DESCRIPTION OF THE TASK: Check every line of the data for the string "können" and copy the ones that have it.

[Collected data]
/---

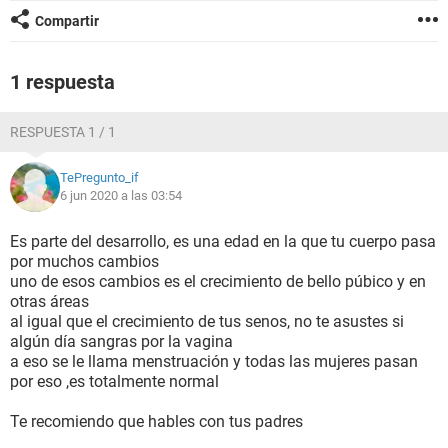
Compartir
1 respuesta
RESPUESTA 1 / 1
TePregunto_if
6 jun 2020 a las 03:54
Es parte del desarrollo, es una edad en la que tu cuerpo pasa
por muchos cambios
uno de esos cambios es el crecimiento de bello púbico y en
otras áreas
al igual que el crecimiento de tus senos, no te asustes si
algún día sangras por la vagina
a eso se le llama menstruación y todas las mujeres pasan
por eso ,es totalmente normal
Te recomiendo que hables con tus padres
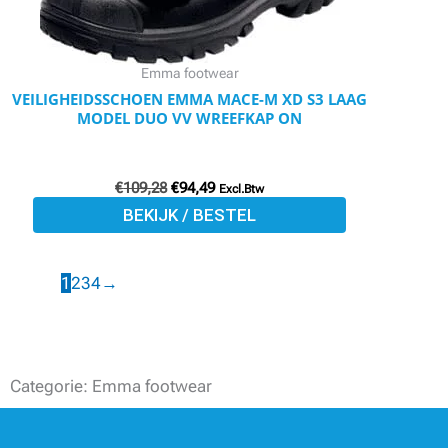
kan
gekozen
worden
Emma footwear
op
VEILIGHEIDSSCHOEN EMMA MACE-M XD S3 LAAG
MODEL DUO VV WREEFKAP ON
de
productpagina
€
109,28
€
94,49
Excl.Btw
BEKIJK / BESTEL
1
2
3
4
→
Categorie: Emma footwear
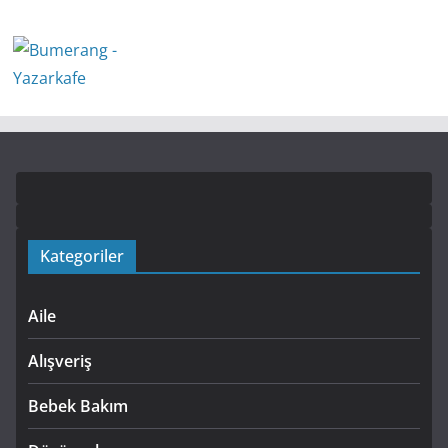
Kategoriler
Aile
Alışveriş
Bebek Bakım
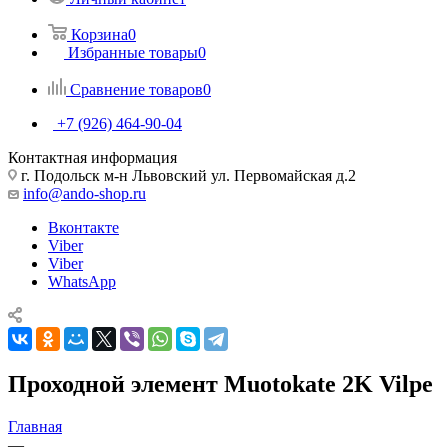
Корзина
0
Избранные товары
0
Сравнение товаров
0
+7 (926) 464-90-04
Контактная информация
г. Подольск м-н Львовский ул. Первомайская д.2
info@ando-shop.ru
Вконтакте
Viber
Viber
WhatsApp
Проходной элемент Muotokate 2K Vilpe
Главная
—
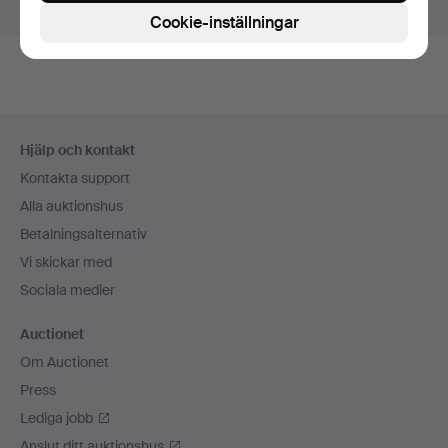
Visa pågående auktioner istället.
Cookie-inställningar
Sidfotsnavigation
Hjälp och kontakt
Kontakta support
Alla auktionshus
Betalningsalternativ
Vi skickar med
Sociala medier
Auctionet
Om Auctionet
Press
Lediga jobb
Anslut ditt auktionshus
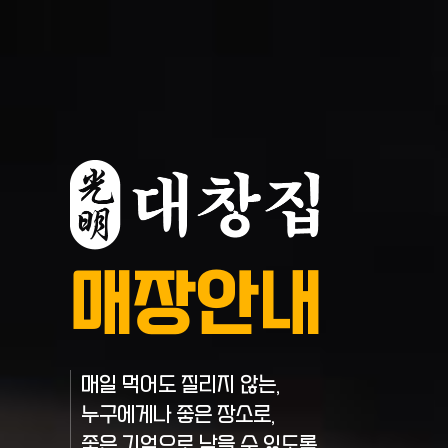
매장안내
매일 먹어도 질리지 않는,
누구에게나 좋은 장소로,
좋은 기억으로 남을 수 있도록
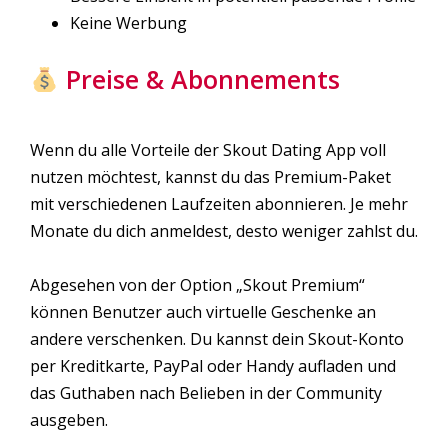
Keine Werbung
Preise & Abonnements
Wenn du alle Vorteile der Skout Dating App voll
nutzen möchtest, kannst du das Premium-Paket
mit verschiedenen Laufzeiten abonnieren. Je mehr
Monate du dich anmeldest, desto weniger zahlst du.
Abgesehen von der Option „Skout Premium“
können Benutzer auch virtuelle Geschenke an
andere verschenken. Du kannst dein Skout-Konto
per Kreditkarte, PayPal oder Handy aufladen und
das Guthaben nach Belieben in der Community
ausgeben.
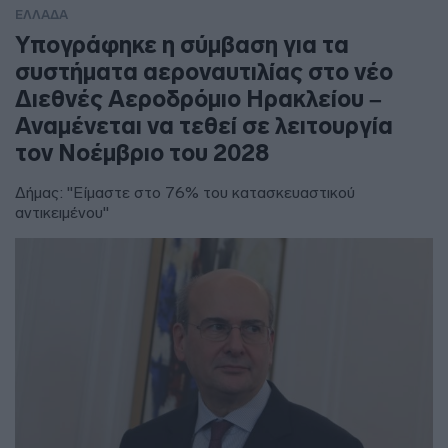
ΕΛΛΑΔΑ
Υπογράφηκε η σύμβαση για τα
συστήματα αεροναυτιλίας στο νέο
Διεθνές Αεροδρόμιο Ηρακλείου –
Αναμένεται να τεθεί σε λειτουργία
τον Νοέμβριο του 2028
Δήμας: "Είμαστε στο 76% του κατασκευαστικού
αντικειμένου"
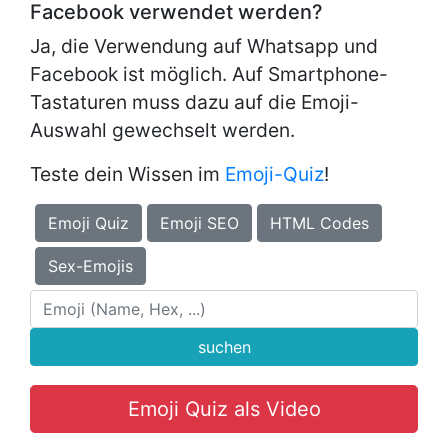
Facebook verwendet werden?
Ja, die Verwendung auf Whatsapp und
Facebook ist möglich. Auf Smartphone-
Tastaturen muss dazu auf die Emoji-
Auswahl gewechselt werden.
Teste dein Wissen im
Emoji-Quiz
!
Emoji Quiz
Emoji SEO
HTML Codes
Sex-Emojis
suchen
Emoji Quiz als Video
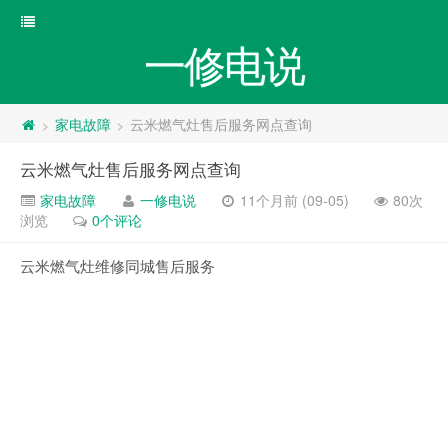
一修电说
家电故障
云米燃气灶售后服务网点查询
>
>
云米燃气灶售后服务网点查询
家电故障
一修电说
11个月前 (09-05)
80次
浏览
0个评论
云米燃气灶维修同城售后服务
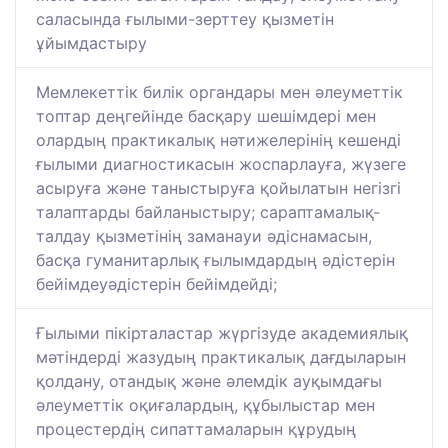
саласында ғылыми-зерттеу қызметін
ұйымдастыру
Мемлекеттік билік органдары мен әлеуметтік
топтар деңгейінде басқару шешімдері мен
олардың практикалық нәтижелерінің кешенді
ғылыми диагностикасын жоспарлауға, жүзеге
асыруға және таныстыруға қойылатын негізгі
талаптарды байланыстыру; сараптамалық-
талдау қызметінің заманауи әдіснамасын,
басқа гуманитарлық ғылымдардың әдістерін
бейімдеуәдістерін бейімдейді;
Ғылыми пікірталастар жүргізуде академиялық
мәтіндерді жазудың практикалық дағдыларын
қолдану, отандық және әлемдік ауқымдағы
әлеуметтік оқиғалардың, құбылыстар мен
процестердің сипаттамаларын құрудың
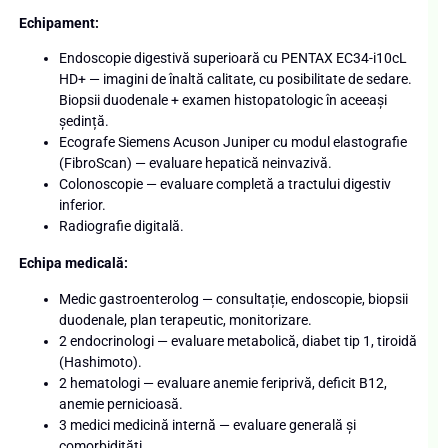
Echipament:
Endoscopie digestivă superioară cu PENTAX EC34-i10cL
HD+ — imagini de înaltă calitate, cu posibilitate de sedare.
Biopsii duodenale + examen histopatologic în aceeași
ședință.
Ecografe Siemens Acuson Juniper cu modul elastografie
(FibroScan) — evaluare hepatică neinvazivă.
Colonoscopie — evaluare completă a tractului digestiv
inferior.
Radiografie digitală.
Echipa medicală:
Medic gastroenterolog — consultație, endoscopie, biopsii
duodenale, plan terapeutic, monitorizare.
2 endocrinologi — evaluare metabolică, diabet tip 1, tiroidă
(Hashimoto).
2 hematologi — evaluare anemie feriprivă, deficit B12,
anemie pernicioasă.
3 medici medicină internă — evaluare generală și
comorbidități.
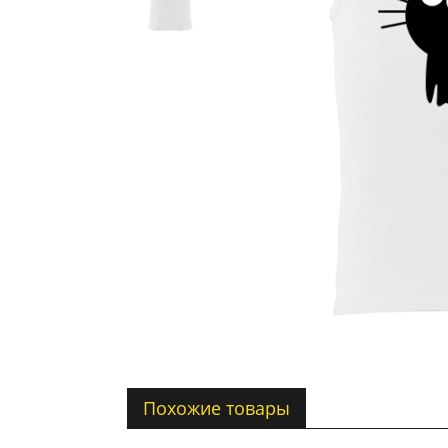
Похожие товары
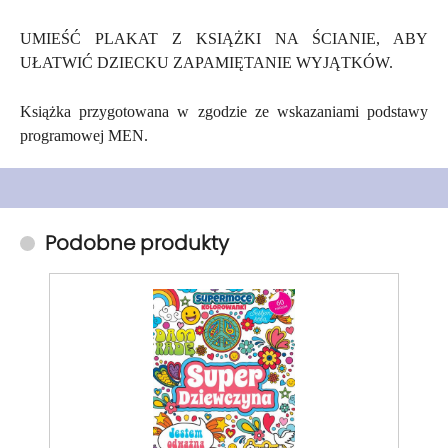
UMIEŚĆ PLAKAT Z KSIĄŻKI NA ŚCIANIE, ABY
UŁATWIĆ DZIECKU ZAPAMIĘTANIE WYJĄTKÓW.
Książka przygotowana w zgodzie ze wskazaniami podstawy
programowej MEN.
Podobne produkty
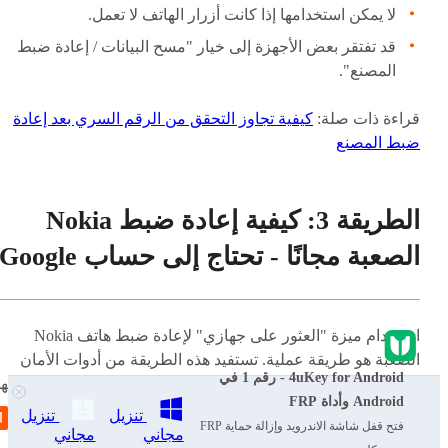
لا يمكن استخدامها إذا كانت أزرار الهاتف لا تعمل.
قد تفتقر بعض الأجهزة إلى خيار "مسح البيانات / إعادة ضبط
المصنع".
قراءة ذات صلة:
كيفية تجاوز التحقق من الرقم السري بعد إعادة
ضبط المصنع
الطريقة 3: كيفية إعادة ضبط Nokia
الصعبة مجانًا - تحتاج إلى حساب Google
استخدام ميزة "العثور على جهازي" لإعادة ضبط هاتف Nokia
الصعبة هو طريقة عملية. تستفيد هذه الطريقة من أدوات الأمان
4uKey for Android - رقم 1 في
المدمجة في Google لإعادة ضبط المصنع عن بُعد لهاتف kia
Android وأداة FRP
مفيدة بشكل خاص للمستخدمين الذين قاموا بتمكين "العثور على
تنزيل
تنزيل
فتح قفل شاشة الاندرويد وإزالة حماية FRP
جهازي" قبل أن يتم قفلهم، حيث تسمح بعملية إعادة ضبط سلسة
مجاني
مجاني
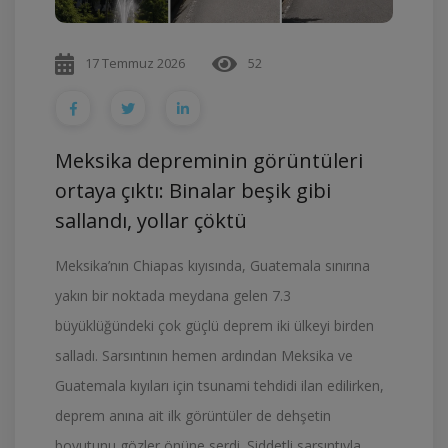
17 Temmuz 2026
52
Meksika depreminin görüntüleri
ortaya çıktı: Binalar beşik gibi
sallandı, yollar çöktü
Meksika’nın Chiapas kıyısında, Guatemala sınırına
yakın bir noktada meydana gelen 7.3
büyüklüğündeki çok güçlü deprem iki ülkeyi birden
salladı. Sarsıntının hemen ardından Meksika ve
Guatemala kıyıları için tsunami tehdidi ilan edilirken,
deprem anına ait ilk görüntüler de dehşetin
boyutunu gözler önüne serdi. Şiddetli sarsıntıyla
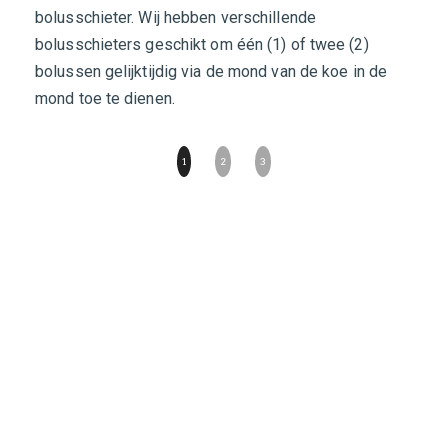
bolusschieter. Wij hebben verschillende
voor
bolusschieters geschikt om één (1) of twee (2)
geen
bolussen gelijktijdig via de mond van de koe in de
Verv
mond toe te dienen.
door
1
2
3
CONTACT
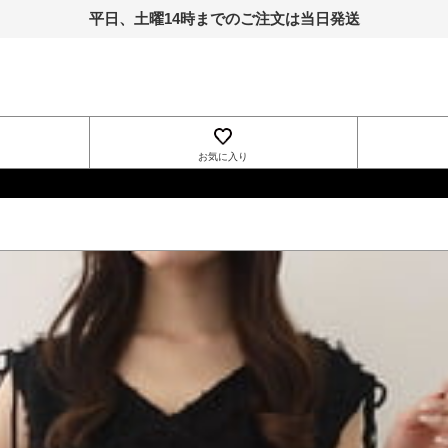
平日、土曜14時までのご注文は当日発送
お気に入り
INGNI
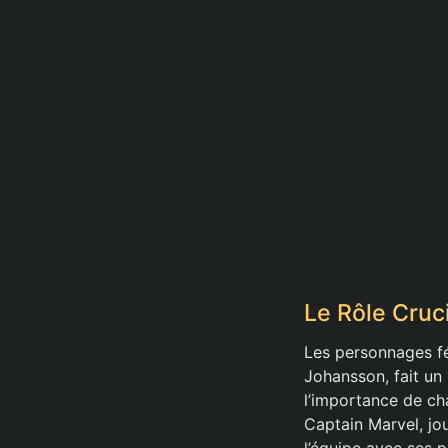
Le Rôle Cruc
Les personnages fé
Johansson, fait un 
l’importance de ch
Captain Marvel, jo
l’équipe avec ses p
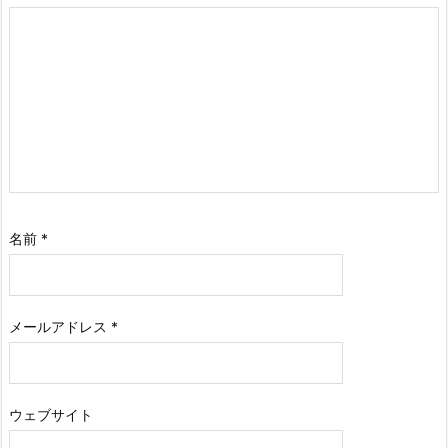
名前
*
メールアドレス
*
ウェブサイト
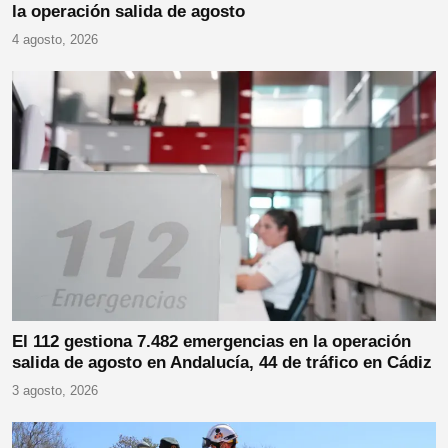
la operación salida de agosto
4 agosto, 2026
El 112 gestiona 7.482 emergencias en la operación
salida de agosto en Andalucía, 44 de tráfico en Cádiz
3 agosto, 2026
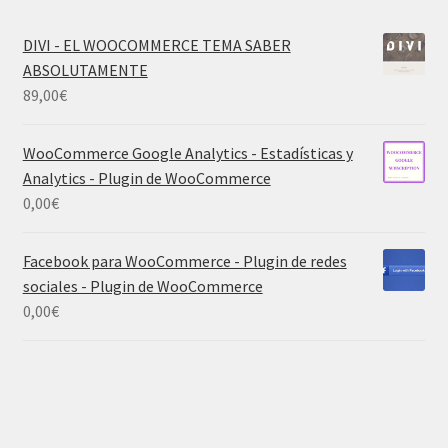
DIVI - EL WOOCOMMERCE TEMA SABER
ABSOLUTAMENTE
89,00
€
WooCommerce Google Analytics - Estadísticas y
Analytics - Plugin de WooCommerce
0,00
€
Facebook para WooCommerce - Plugin de redes
sociales - Plugin de WooCommerce
0,00
€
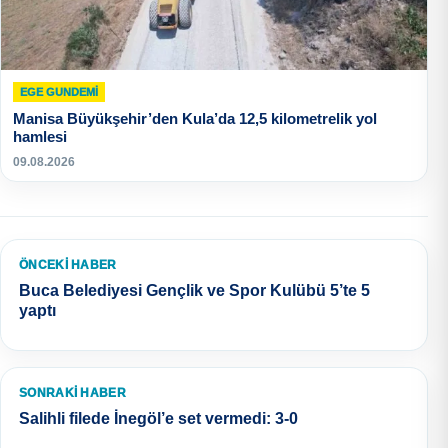
EGE GUNDEMİ
Manisa Büyükşehir’den Kula’da 12,5 kilometrelik yol
hamlesi
09.08.2026
ÖNCEKI HABER
Buca Belediyesi Gençlik ve Spor Kulübü 5’te 5
yaptı
SONRAKI HABER
Salihli filede İnegöl’e set vermedi: 3-0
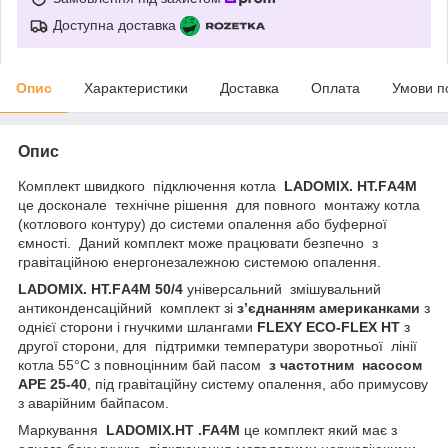
Доступна доставка
Опис
Характеристики
Доставка
Оплата
Умови п
Опис
Комплект швидкого підключення котла
LADOMIX.
HT.
FА4
M
це досконале технічне рішення для повного монтажу котла
(котлового контуру) до системи опалення або буферної
ємності. Даний комплект може працювати безпечно з
гравітаційною енергонезалежною системою опалення.
LADOMIX. HT.FА4M 50/4
універсальний
змішувальний
антиконденсаційний комплект зі
з’єднанням
американками
з
однієї сторони і гнучкими шлангами
FLEXY ECO-FLEX
HT
з
другої сторони, для підтримки температури зворотньої лінії
котла 55°C з повноцінним бай пасом
з частотним насосом
APE 25-40
, під гравітаційну систему опалення, або примусову
з аварійним байпасом.
Маркування
LADOMIX.HT .FA4M
це комплект
який має з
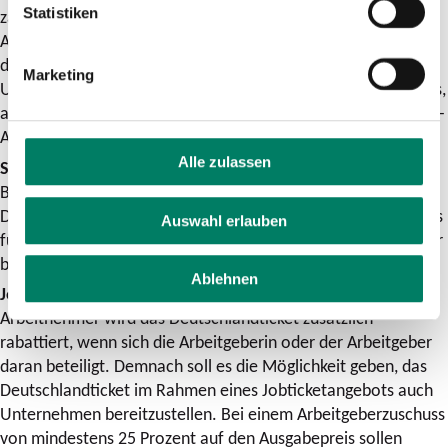
Statistiken
zahlen müssen. Katrin Bünten, Leiterin Tarif und Vertrieb des
Aachener Verkehrsverbundes (AVV), ergänzt: "Wir haben in
den letzten Monaten mit allen Partnern im AVV an der
Marketing
Umsetzung des Deutschlandtickets gearbeitet und freuen uns,
auch den zahlreichen Studierenden ein Upgrade in der naveo-
App zum Start im Mai anbieten zu können."
Alle zulassen
Sozialticket:
Nordrhein-Westfalen prüft, wie andere
Bundesländer auch, die Einführung eines Sozialtarifs zum
Deutschlandticket in den nächsten Monaten. "Mobilität muss
Auswahl erlauben
für alle einfacher und besser werden und vor allem bezahlbar
bleiben", sagte Minister Krischer.
Ablehnen
Jobtickets:
Als weiteren Anreiz für Arbeitnehmerinnen und
Arbeitnehmer wird das Deutschlandticket zusätzlich
rabattiert, wenn sich die Arbeitgeberin oder der Arbeitgeber
daran beteiligt. Demnach soll es die Möglichkeit geben, das
Deutschlandticket im Rahmen eines Jobticketangebots auch
Unternehmen bereitzustellen. Bei einem Arbeitgeberzuschuss
von mindestens 25 Prozent auf den Ausgabepreis sollen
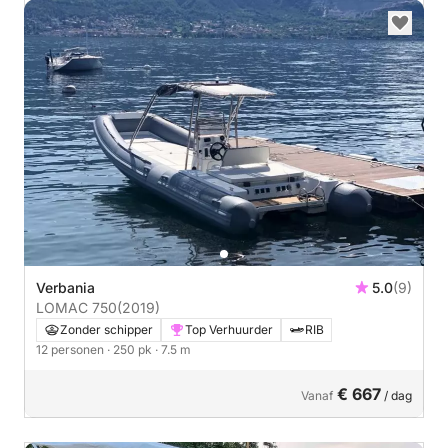
Verbania
5.0
(9)
LOMAC 750
(2019)
Zonder schipper
Top Verhuurder
RIB
12 personen
· 250 pk
· 7.5 m
€ 667
Vanaf
/ dag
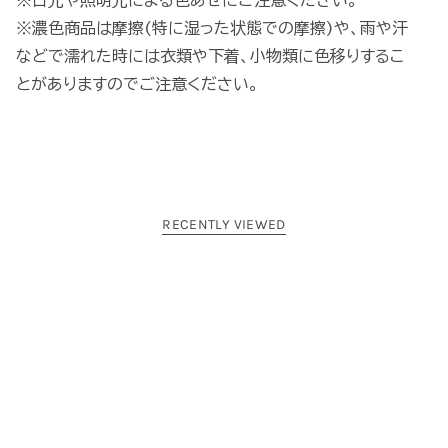
※濃色商品は摩擦(特に湿った状態での摩擦)や、雨や汗
などで濡れた時には衣類や下着、小物類に色移りするこ
とがありますのでご注意ください。
RECENTLY VIEWED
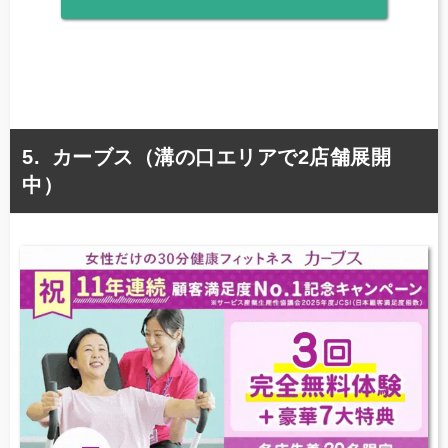
カーブス（溝の口エリアで2店舗展開
中）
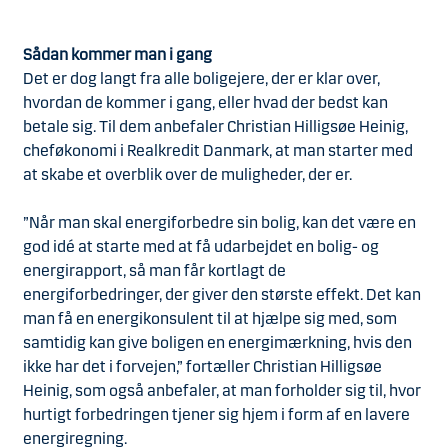
Sådan kommer man i gang
Det er dog langt fra alle boligejere, der er klar over,
hvordan de kommer i gang, eller hvad der bedst kan
betale sig. Til dem anbefaler Christian Hilligsøe Heinig,
cheføkonomi i Realkredit Danmark, at man starter med
at skabe et overblik over de muligheder, der er.
”Når man skal energiforbedre sin bolig, kan det være en
god idé at starte med at få udarbejdet en bolig- og
energirapport, så man får kortlagt de
energiforbedringer, der giver den største effekt. Det kan
man få en energikonsulent til at hjælpe sig med, som
samtidig kan give boligen en energimærkning, hvis den
ikke har det i forvejen,” fortæller Christian Hilligsøe
Heinig, som også anbefaler, at man forholder sig til, hvor
hurtigt forbedringen tjener sig hjem i form af en lavere
energiregning.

\---

RESPONSE BOX:
können Benutzer auch virtuelle Geschenke an
App zum Start im Mai anbieten zu können."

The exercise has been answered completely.